Suboptimal PIF and inappropriate devices for measured PIF were highly prevalent among outpatients from a subspecialized COPD clinic. Our results show that female sex, reduced FEV, and low BMI are important, readily identifiable risk factors for suboptimal PIF, and point-of-care PIF can inform clinical decision-making.
慢性阻塞性肺疾病(COPD)吸入治疗方案应适合患者的最大吸气流量(PIF),且理想情况下应由单一或类似装置组成。
在一家专科COPD诊所中:(1)PIF未达最佳水平且所使用装置不适合所测PIF的患者的患病率是多少?(2)是否存在与PIF未达最佳水平相关的患者相关危险因素?(3)非单一吸入器治疗(SIT)/非类似装置的患者患病率是多少?(4)即时检测PIF是否会影响临床决策?
在这项单中心真实世界观察性研究中,在一家专科COPD诊所的每次门诊就诊时系统测量PIF,并将即时检测结果提供给临床医生。共同主要结局是PIF未达最佳水平以及所使用装置不适合所测PIF的门诊患者的患病率。次要结局是与PIF未达最佳水平相关的患者相关危险因素、非SIT/非类似装置的患病率、由所测PIF不适合的装置和/或非SIT/非类似装置组成的治疗方案的患病率,以及即时检测PIF对临床决策的影响。

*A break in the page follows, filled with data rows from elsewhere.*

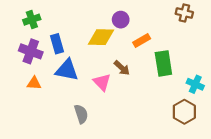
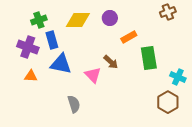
brown cross: (184, 13) -> (168, 12), turned -35
green cross: (32, 20) -> (39, 20), moved
yellow diamond: (101, 37) -> (78, 20), moved

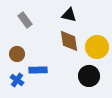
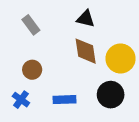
brown circle: (17, 54) -> (32, 70), moved
blue rectangle: (38, 70) -> (65, 100), moved

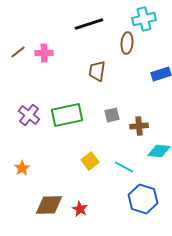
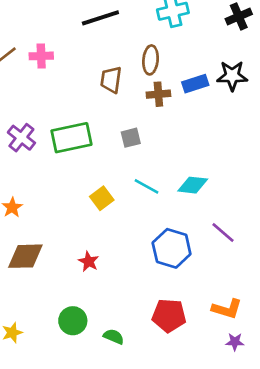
brown ellipse: (127, 43) -> (151, 60), moved
brown cross: (139, 126) -> (158, 94), moved
cyan line: (124, 167) -> (147, 186), moved
brown diamond: (49, 205) -> (25, 256), moved

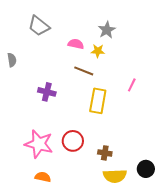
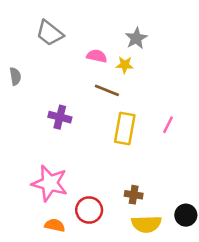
pink line: (132, 85) -> (168, 125), moved
red circle: (73, 141) -> (89, 210), moved

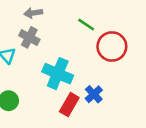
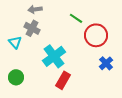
cyan cross: (58, 74) -> (54, 56), turned 30
blue cross: (94, 94) -> (106, 63), moved

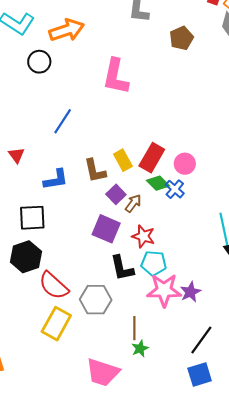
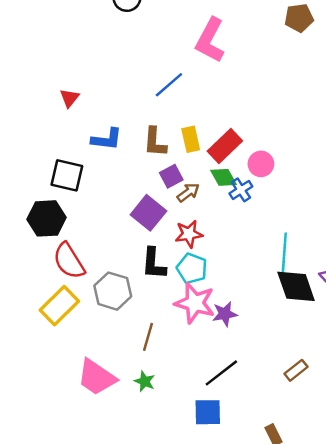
blue line: (63, 121) -> (169, 85), moved
red star: (143, 236) -> (189, 234), turned 30
green star: (140, 349) -> (145, 381), moved, turned 30

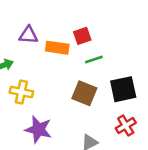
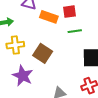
yellow cross: (21, 92) -> (15, 45), turned -30
brown square: (84, 93) -> (43, 53), moved

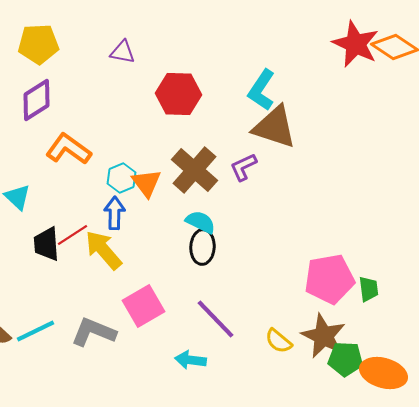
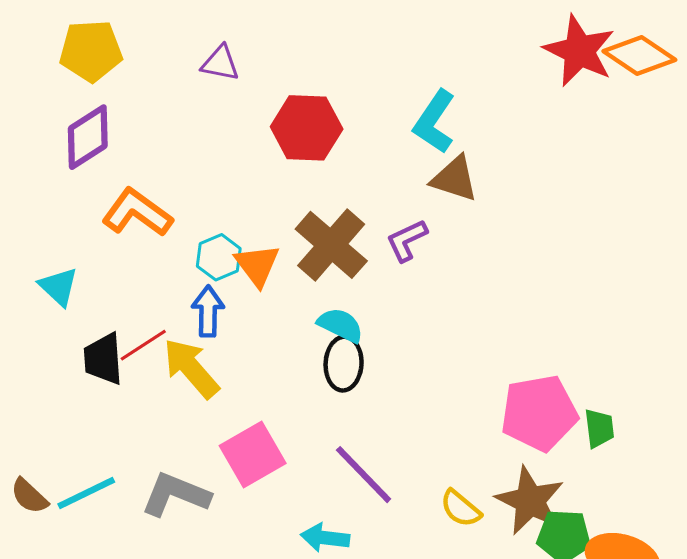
brown triangle: (274, 127) -> (454, 179), size x0.7

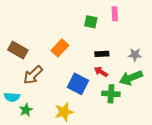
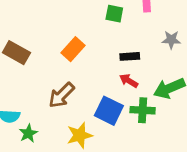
gray star: (135, 55) -> (171, 40), moved
brown arrow: (33, 75) -> (62, 95), moved
blue square: (78, 84) -> (109, 111), moved

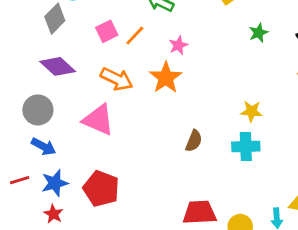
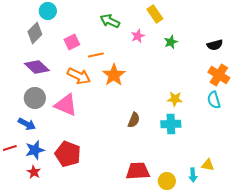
green star: (258, 33) -> (171, 42), moved
orange line: (135, 36) -> (96, 55), moved, turned 35
pink star: (178, 45) -> (138, 36), moved
gray circle: (38, 110) -> (35, 98), moved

161名参与者中有45名(28%)的PIF未达最佳水平,18名参与者(11.2%)所使用的装置不适合所测PIF。观察到PIF未达最佳水平与年龄(1.09;95%置信区间,1.04 - 1.15)、女性(10.30;95%置信区间,4.45 - 27.10)、身高(0.92;95%置信区间,0.88 - 0.96)、体重指数(BMI)(0.90;95%置信区间,0.84 - 0.96)和第1秒用力呼气容积(FEV)(0.09;95%置信区间,0.03 - 0.26)之间存在显著关联。在对年龄和性别进行调整后,PIF未达最佳水平与BMI之间的关联仍然显著,但与身高无关。50名参与者(31.1%)使用了非SIT和/或非类似装置。59名参与者(36.6%)的治疗方案由所测PIF不适合的装置和/或非SIT/非类似装置组成。在后一组以及已经采用SIT/类似治疗方案但PIF未达最佳水平的患者中观察到吸入器处方的改变(3.39;95%置信区间,1.76 - 6.64)以及(2.93;95%置信区间,1.07 - 7.92)。
在一家专科COPD诊所的门诊患者中,PIF未达最佳水平以及所使用装置不适合所测PIF的情况非常普遍。我们的结果表明,女性、FEV降低和低BMI是PIF未达最佳水平的重要且易于识别的危险因素,即时检测PIF可为临床决策提供参考。